Data entries
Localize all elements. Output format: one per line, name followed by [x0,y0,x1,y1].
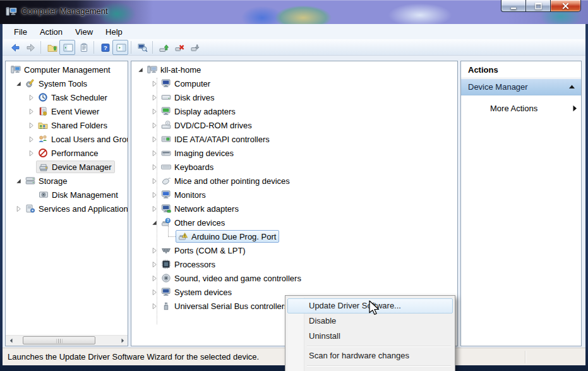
device-item-processors[interactable]: Processors [131,257,457,271]
collapsed-arrow-icon[interactable] [27,149,35,157]
collapsed-arrow-icon[interactable] [150,246,159,255]
collapsed-arrow-icon[interactable] [150,163,159,171]
device-item-ide-ata-atapi-controllers[interactable]: IDE ATA/ATAPI controllers [131,132,457,146]
menu-help[interactable]: Help [99,25,129,39]
expanded-arrow-icon[interactable] [15,177,23,185]
console-item-device-manager[interactable]: Device Manager [6,160,128,174]
collapsed-arrow-icon[interactable] [150,302,159,310]
collapsed-arrow-icon[interactable] [150,191,159,199]
toolbar-separator [93,41,94,54]
uninstall-device-button[interactable] [187,40,203,55]
disable-device-button[interactable] [171,40,187,55]
context-scan-for-hardware-changes[interactable]: Scan for hardware changes [287,348,453,363]
collapsed-arrow-icon[interactable] [15,205,23,213]
collapsed-arrow-icon[interactable] [150,94,159,102]
collapsed-arrow-icon[interactable] [27,107,35,116]
update-driver-button[interactable] [155,40,171,55]
tree-item-label: Processors [174,260,215,269]
up-one-level-folder-button[interactable] [44,40,59,55]
device-item-display-adapters[interactable]: Display adapters [131,104,457,118]
device-item-disk-drives[interactable]: Disk drives [131,90,457,104]
menu-view[interactable]: View [69,25,99,39]
expanded-arrow-icon[interactable] [150,219,159,227]
device-item-dvd-cd-rom-drives[interactable]: DVD/CD-ROM drives [131,118,457,132]
device-item-ports-com-lpt[interactable]: Ports (COM & LPT) [131,243,457,257]
collapsed-arrow-icon[interactable] [150,274,159,283]
device-item-arduino-due-prog-port[interactable]: Arduino Due Prog. Port [131,229,457,243]
console-item-computer-management[interactable]: Computer Management [6,63,128,76]
collapsed-arrow-icon[interactable] [150,121,159,130]
collapsed-arrow-icon[interactable] [150,260,159,269]
console-item-storage[interactable]: Storage [6,174,128,188]
computer-icon [161,78,171,88]
console-item-system-tools[interactable]: System Tools [6,76,128,90]
device-item-mice-and-other-pointing-devices[interactable]: Mice and other pointing devices [131,174,457,188]
more-actions-item[interactable]: More Actions [461,100,581,116]
svg-text:?: ? [104,44,107,51]
tree-item-label: Disk drives [174,93,215,102]
console-item-local-users-and-groups[interactable]: Local Users and Groups [6,132,128,146]
expanded-arrow-icon[interactable] [136,66,145,74]
forward-arrow-button[interactable] [22,40,38,55]
minimize-button[interactable] [501,0,526,12]
collapsed-arrow-icon[interactable] [150,135,159,143]
back-arrow-button[interactable] [6,40,22,55]
warning-device-icon [178,231,188,241]
console-item-services-and-applications[interactable]: Services and Applications [6,202,128,216]
expanded-arrow-icon[interactable] [15,80,23,88]
local-users-icon [38,134,48,144]
horizontal-scrollbar[interactable] [6,335,128,346]
console-item-event-viewer[interactable]: Event Viewer [6,104,128,118]
context-disable[interactable]: Disable [287,313,453,329]
console-item-disk-management[interactable]: Disk Management [6,188,128,202]
actions-group-title: Device Manager [468,82,568,92]
console-item-shared-folders[interactable]: Shared Folders [6,118,128,132]
workspace: Computer ManagementSystem ToolsTask Sche… [3,56,585,348]
device-item-imaging-devices[interactable]: Imaging devices [131,146,457,160]
menu-file[interactable]: File [8,25,33,39]
properties-button[interactable] [75,40,91,55]
tree-item-label: Storage [39,176,68,186]
collapsed-arrow-icon[interactable] [150,177,159,185]
scroll-left-button[interactable] [6,336,16,346]
show-console-tree-button[interactable] [59,40,75,55]
scrollbar-track[interactable] [16,336,117,346]
back-arrow-icon [10,42,20,52]
device-item-computer[interactable]: Computer [131,76,457,90]
collapsed-arrow-icon[interactable] [150,107,159,116]
tree-item-label: System devices [174,288,232,297]
scrollbar-thumb[interactable] [23,336,95,344]
toolbar: ? [3,39,585,56]
collapsed-arrow-icon[interactable] [150,205,159,213]
collapsed-arrow-icon[interactable] [150,288,159,296]
chevron-up-icon[interactable] [568,84,575,90]
collapsed-arrow-icon[interactable] [150,80,159,88]
close-button[interactable] [550,0,581,12]
collapsed-arrow-icon[interactable] [27,121,35,130]
collapsed-arrow-icon[interactable] [27,135,35,143]
actions-group-device-manager[interactable]: Device Manager [461,79,581,95]
show-action-pane-button[interactable] [112,40,128,55]
context-uninstall[interactable]: Uninstall [287,329,453,344]
tree-item-label: Local Users and Groups [51,135,128,144]
collapsed-arrow-icon[interactable] [27,94,35,102]
device-item-kll-at-home[interactable]: kll-at-home [131,63,457,76]
menu-action[interactable]: Action [33,25,69,39]
tree-item-label: Universal Serial Bus controllers [174,301,289,311]
console-item-task-scheduler[interactable]: Task Scheduler [6,90,128,104]
maximize-button[interactable] [525,0,551,12]
help-button[interactable]: ? [97,40,112,55]
device-item-keyboards[interactable]: Keyboards [131,160,457,174]
context-properties[interactable]: Properties [287,368,453,371]
device-item-sound-video-and-game-controllers[interactable]: Sound, video and game controllers [131,271,457,285]
collapsed-arrow-icon[interactable] [150,149,159,157]
scroll-right-button[interactable] [117,336,128,346]
device-item-network-adapters[interactable]: Network adapters [131,202,457,216]
find-device-button[interactable] [134,40,150,55]
context-menu-separator [307,346,451,346]
device-item-monitors[interactable]: Monitors [131,188,457,202]
device-item-other-devices[interactable]: ?Other devices [131,216,457,229]
console-item-performance[interactable]: Performance [6,146,128,160]
context-update-driver-software[interactable]: Update Driver Software... [287,298,453,313]
computer-management-icon [11,64,21,75]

**Task objective:** Reproduce every line above containing "expanded".

**Written response:**
expanded-arrow-icon[interactable] [15,177,23,185]
expanded-arrow-icon[interactable] [150,219,159,227]
expanded-arrow-icon[interactable] [136,66,145,74]
expanded-arrow-icon[interactable] [15,80,23,88]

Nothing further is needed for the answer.